A brief disclaimer: this review is extremely subjective. I love this band. I’ve been jamming to at least one CHVRCHES track on a daily basis since “Recover” first permanently lodged itself onto my consciousness back in March. Hundreds of listens, if not more, have not yet sickened me and an incredible concert experience cemented my biases. But my fervor is certainly qualified.

Take “The Mother We Share,” the single that launched CHVRCHES into the spotlight and fittingly kicks off the new record.
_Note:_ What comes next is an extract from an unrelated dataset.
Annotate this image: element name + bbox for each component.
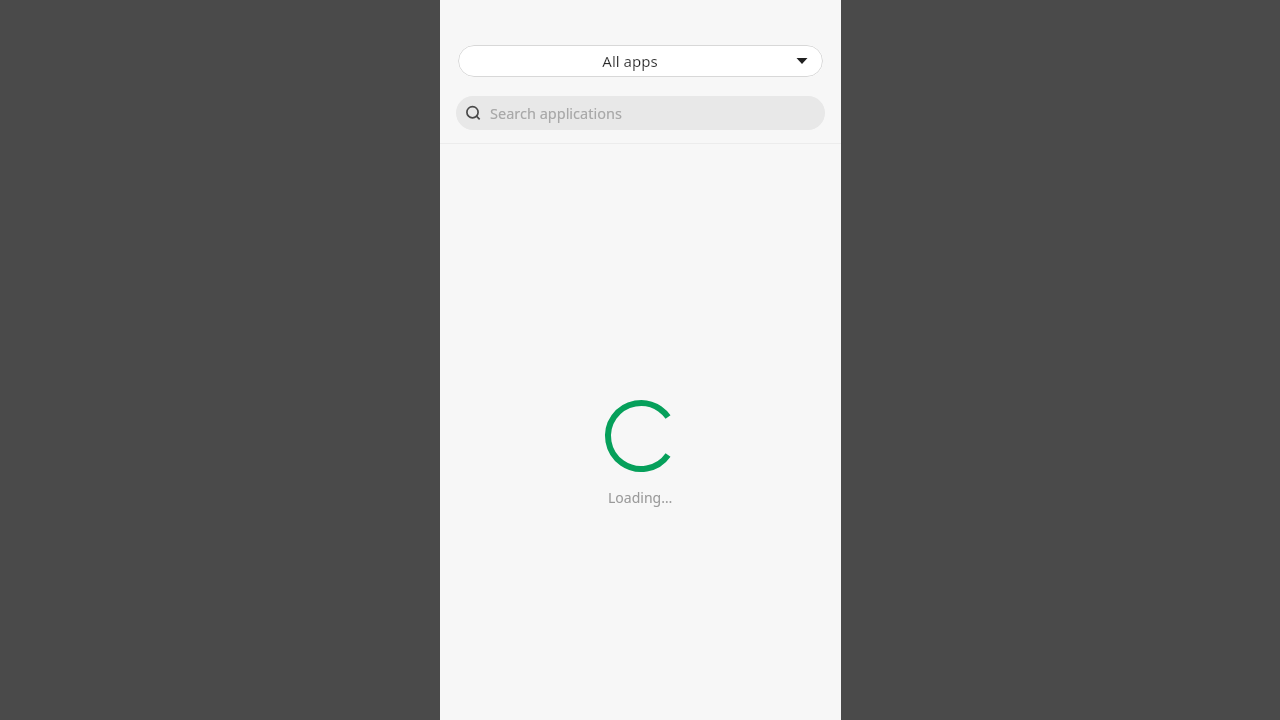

The pounding crystal-clear melody envelops an icy chorus – “I’m in misery where you can seem as old as your omens/And the mother we share will never keep your proud head from falling” – and comes full circle to form one of the catchiest tracks of the last year. The rhythm of the following track, “We Sink” trickles down to a sweetly sung promise: “I’ll be a thorn in your side ‘til you die/I’ll be a thorn in your side for always/We Sink/We Lift Our Love.” Her earnestness is so palpable that when “Gun” – probably the best track on the album, the perfectly structured pop song, the best single since last year’s “Oblivion” – strikes, it’s almost unbelievable that the same adorable Lauren Mayberry is warning a past lover to “Hide, Hide/I have burned your bridges/Now I’ll be a gun/And it’s you I’ll come for.”

CHVRCHES thrills itself on these juxtapositions. On the album’s latter half, the darkest track “Science/Visions” attacks the ear drums with a muffled, sinister tempo before a saccharine voice and soothing bass line massages the assault away on “Lungs.”

“Night Sky” bursts with a crescendo, donning one of the many climaxes on the LP. It’s hard not to belt it out when driving through the shadowy streets of a Middlebury evening. And then, of course, there’s “Recover,” the neon-plastered dance floor anthem playing off one of the simpler melodies that refuses to loosen its grip from whatever cruel part of the brain keeps songs on repeat.

As partial as I am, I can note some low points in this record. “Under the Tide” is just okay; and, as one fellow concert-goer noted when I had the chance to hear this excellent record in action, Martin Doherty is “pretty off-key the entire time.” Also, I can’t quite get into the groove of “Science/Visions” after the adrenal high of “Night Sky.”

I think that covers the downside.

But don’t just take my word for it. Give this album — this beautiful treatise on unadulterated electro-pop — a shot in its original form, before every DJ across the country pickpockets some samples and puts out remixes to half of the songs. You’ll be glad you did.